# My first Wildsau, was für die Kleinen



## Alutech-Support (12. Januar 2005)

servus,

Alutech hat ein neues Bike im Programm  Diesmal nix für die großen Freerider, Downhiller oder die Hardtailfahrer unter uns, sondern diesmal was für den Nachwuchs! Immerhin sollen die Kleinen ja schon von anfang an guten Geschmack bekommen was Fahrräder angeht   

my first wildsau in der high end version,
kostenpunkt mit thecleg scheibenbremse 499.-
mit tromelbremse aus edelstahl 179.-
rahmen, sattelgestell ( mit weichem kunststoff umsprizt), schutzbleche ,
gabel und lenker sind aus alu guß hergestellt. alles ist made in germany bis auf
die bereifung, diese kommt aus der CZ.

aber seht selber ! 

grüße
joh


----------



## Chubby (12. Januar 2005)

sehr sehr geil...
manchmal wünsch ich mir ich wär nochmal 2 j.!  
Sieht niedlich aus mit der riesen scheibe!!!

grützdawol


----------



## MTB-News.de




----------



## crossie (12. Januar 2005)

absoluter overkill mit der scheibe  aber geil


----------



## wolfi (13. Januar 2005)

....und für die großen   

ps: wäre das nicht was für evil-rider?


----------



## TinglTanglTom (14. Januar 2005)

super geiles teil !

wie wärs noch mit abnehmbaren fußrasten fals das kleine mal rocken will  ?

nene, SAU cool


----------



## Fh4n (31. Januar 2005)

Max.

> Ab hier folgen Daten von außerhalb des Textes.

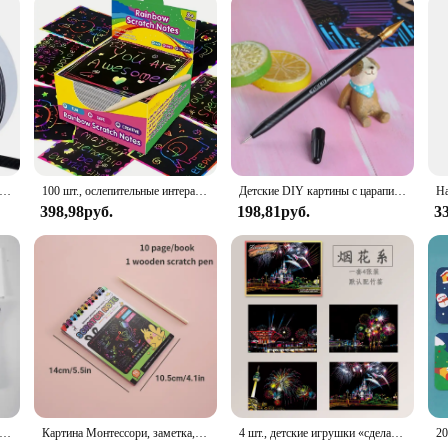
клейкая лента для царапин, самоклеящаяся, сверхпрочная, двусторонняя клейкая лента с наклейкой, мощная застежка-липучка
100 шт., ослепительные интерактивные игрушки для детей и родителей
Детские DIY картины с царапинами Волшебные городские рисунки детские развивающие игрушки Детские подарки на день рождения Аксессуары для комнаты Y041
398,98руб.
198,81руб.
3
-картина с изображением пейзажа, для взрослых и детей, 40,5 х 28,5 см
Картина Монтессори, заметка, скретч-арт, бумага, сделай сам, книга для граффити, детская волшебная Радуга, соскабливание, блокнот для рисования, развивающие игрушки
4 шт., детские игрушки «сделай сам», ночная сцена, художественная живопись, игрушки, городское здание, пейзаж, детские развивающие игрушки, подарок на день рождения, декор комнаты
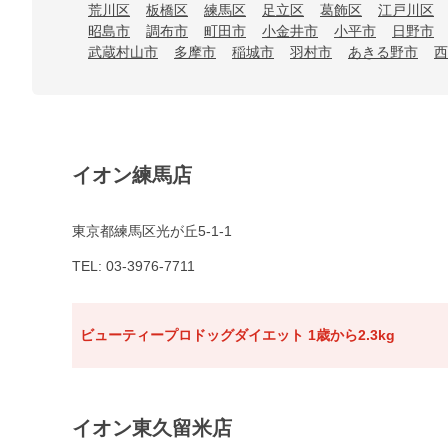
荒川区
板橋区
練馬区
足立区
葛飾区
江戸川区
昭島市
調布市
町田市
小金井市
小平市
日野市
武蔵村山市
多摩市
稲城市
羽村市
あきる野市
西
イオン練馬店
東京都練馬区光が丘5-1-1
TEL: 03-3976-7711
ビューティープロドッグダイエット 1歳から2.3kg
イオン東久留米店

Drophöhe?! 
Es gibt auch solche Bikes mit 30mm Federweg


----------



## ELM (4. Februar 2005)

geiles teil... meno ich will auch wieder jünger sein.... aba naja so kann ich jetzt die große fahn


----------



## Maui (4. Februar 2005)

boaahh ist das amtlich sogar mit Doppelbrückengabel. Bin aber leider schon ein bißschen zu gross.


----------



## freeriderbtal (6. Februar 2005)

wenns mal soweit ist, dann darf mein kleiner auch auf der sau rocken


----------



## WODAN (24. Januar 2012)

Hi,
sollte es nicht eine Neuauflage der "first Wildsau" geben? 

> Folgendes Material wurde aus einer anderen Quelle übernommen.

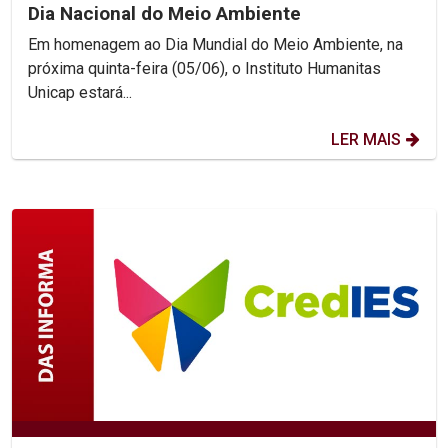
Dia Nacional do Meio Ambiente
Em homenagem ao Dia Mundial do Meio Ambiente, na
próxima quinta-feira (05/06), o Instituto Humanitas
Unicap estará...
LER MAIS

Siehe Video Eurobike 2010:

Danke & Gruß


----------



## langer.andi (25. Januar 2012)

Das Projekt ist leider beendet worden.
Es wird keine Neuauflage der kleinen Sau geben.


----------



## MTB-News.de




----------



## MrEtnie (25. Januar 2012)

Geiles Balancebike. 

Ich finde es aber auch ein bisschen Schade, dass das "neue" Rad keinen Dämpfer hat, wie beispielsweise der Kokua Jumper. Ich denke für Kids ist das zwar nicht so nötig, aber cool wäre es schon, aber dafür gibt es ja den Prototyp von 2010. Die sind cool. 
Aber der Jü muss eh erstmal Fanes schweißen.


----------